La novità più importante introdotta da Eastman era la semplicità di utilizzo. Il fotografo di turno doveva solo inquadrare, fare click e inviare a Kodak la sua Model 1. In una  settimana si  ricevevano le 100 stampe, un nuovo rullo caricato e la macchina correttamente sigillata e pronta a scattare. 

Questa idea geniale di Eastman non solo consenti alla Kodak di inziare una rapida crescita industriale ma comincio a far percepire la fotografia come un mezzo di comunicazione di massa. Chiunque, con un budget minimo ed in modo estremamente facile,  poteva scattare delle foto. 

Qualche decennio più tardi, esattamente nel 1935, la Leica lancia sul mercato il modello IIIa (conosciuto anche come Leica G). Lo slogan che accompagnava questo nuovo prodotto recitava qualcosa come "La Leica è la fotocamera più veloce: la pellicola si avvolge automaticamente e la messa a fuoco è rapida, grazie al telemetro incorporato. Si possono realizzare tre scatti consecutivi in cinque secondi"

L'accenno sulla velocità della macchina, 3 fotografie in 5 secondi, incoraggiava inevitabilmente allo scatto, introducendo un approccio alla fotografia evidentemente meno concentrato sulla pellicola e più orientato a poter scegliere lo scatto in un secondo momento.

Attraverso questi due  esempi ci risulta facile capire come la fotografia ,fin dalla sua nascita, era destinata ad essere non solo  strettamente legata alla tecnologia ma che le stesse tecnologiche avrebbero modificato l'approccio a questa arte.

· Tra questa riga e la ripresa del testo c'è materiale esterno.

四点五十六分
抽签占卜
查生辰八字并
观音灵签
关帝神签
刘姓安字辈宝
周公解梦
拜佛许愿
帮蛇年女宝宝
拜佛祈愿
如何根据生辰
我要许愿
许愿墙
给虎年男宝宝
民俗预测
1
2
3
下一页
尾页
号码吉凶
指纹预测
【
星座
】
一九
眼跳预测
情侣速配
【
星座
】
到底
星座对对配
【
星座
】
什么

Ma allora come è possibile continuare a utilizzare una attuale macchina fotografica senza ritrovarsi a scattare compulsivamente e a distrarci guardando il display della macchina fotografica?

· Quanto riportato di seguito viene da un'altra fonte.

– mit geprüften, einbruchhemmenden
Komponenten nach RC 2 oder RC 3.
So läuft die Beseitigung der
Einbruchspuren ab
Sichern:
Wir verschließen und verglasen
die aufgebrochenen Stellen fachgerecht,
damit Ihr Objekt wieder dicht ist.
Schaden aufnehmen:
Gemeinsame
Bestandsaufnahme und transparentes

La risposta è tanto semplice quanto difficile da attuare visti i tempi che corrono. E' necessario rispolverare la cultura per la fotografia ed abbandonare quella dell'immagine. Acquistate libri di fotografia,  studiatevi i fotografi che hanno fatto la storia di questa meravigliosa arte, andate a vedere delle mostre fotografiche, emozionatevi osservando le fotografie,  seguite un buon corso di fotografia e  
diffidate da chi vi dice che è la macchina fotografica a fare la foto.